His rival from Congress, A.C. Srinivas has a similar point on his constituency specific manifesto: “Prioritise moving people over vehicles. Hierarchy of road usage is pedestrians, cyclists at the top, followed by public transport, and lastly private transport.”
Sounds familiar? This approach to mobility is exactly what active citizens have been crying themselves hoarse the past many years!
The past decade of citizen activism has resulted in this for sure. Can you imagine any candidate talking about principles of urban planning earlier? Whether they believe in this is a different matter.
Driving media narrative
While media-organised debates are not unusual, what Bengaluru is witnessing is true democratisation of information. We have got used to national media camping in the city, especially during elections. Even the previous BBMP election drew attention from the national media. This time too, one can see news shows everyday on various channels from India Today to Mirror Now, organising politician-citizen interactions to raise top issues in the city.
Bengaluru has been a hotbed of civic activism for a while now, and with the advent of social media, the activism virus has spread across the city, with many groups focussing on different issues.
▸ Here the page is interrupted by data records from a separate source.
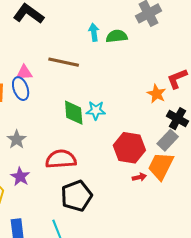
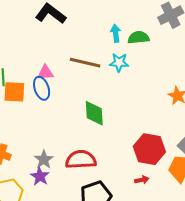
cyan star: (96, 110) -> (119, 62), moved
gray star: (17, 139) -> (44, 160), moved
red arrow: (139, 177) -> (142, 180), moved

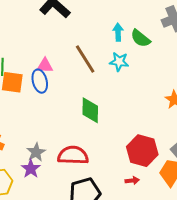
green semicircle: (138, 37) -> (140, 38), turned -140
brown line: (85, 63) -> (85, 59), turned 40

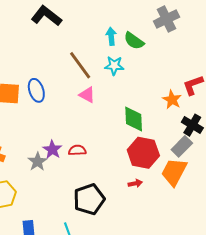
pink triangle: (45, 66) -> (87, 95), moved, turned 30
green diamond: (90, 110) -> (134, 119), moved
red semicircle: (73, 155) -> (77, 150), moved, size x0.6
purple star: (31, 169) -> (52, 150), moved

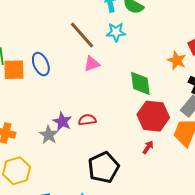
pink triangle: (87, 95) -> (92, 64), turned -42
red arrow: (135, 183) -> (148, 147), turned -40

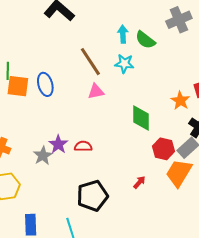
red hexagon: (153, 116) -> (164, 149), moved, size x0.7

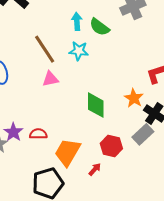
orange star: (180, 101) -> (134, 98), moved
red hexagon: (164, 149) -> (111, 146), moved
orange trapezoid: (179, 173) -> (67, 152), moved

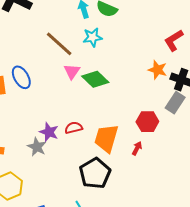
pink triangle: (50, 79) -> (72, 71), turned -30
green diamond: (96, 105) -> (95, 79), moved, turned -32

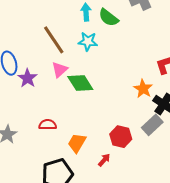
purple star: (49, 132) -> (28, 78), moved
orange trapezoid: (106, 138) -> (77, 143), size x0.7

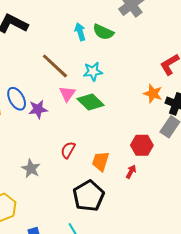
cyan star: (88, 41) -> (93, 72), moved
purple star: (28, 78) -> (38, 109), turned -30
red semicircle: (48, 125) -> (68, 150), turned -48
Earlier elections down south and news from South India hardly got any attention from the Delhi-centric channels, but a whole host of television crews are swarming the city with their live set ups and anchors.
While the national media may not have the local context, they are picking up the cues fed by citizens. Citizen activists are successfully gaining attention for the causes they bat for, and driving the agenda for media too, not only politicians. Loud voices are reaching the nation. Which other city in India has seen something similar in recent past?
These voices are knowledgeable and understand the complexity of issues. They analyse MLAs’ work record and can rip apart the lies of candidates in a minute. They have the capacity to bargain with all candidates and make sure they get they want irrespective of who wins. Isn’t this a new trend in democracy, breaking the barriers of religion, caste, and language-based politics?
Full disclosure: The author also volunteers with the Million Voter Rising team.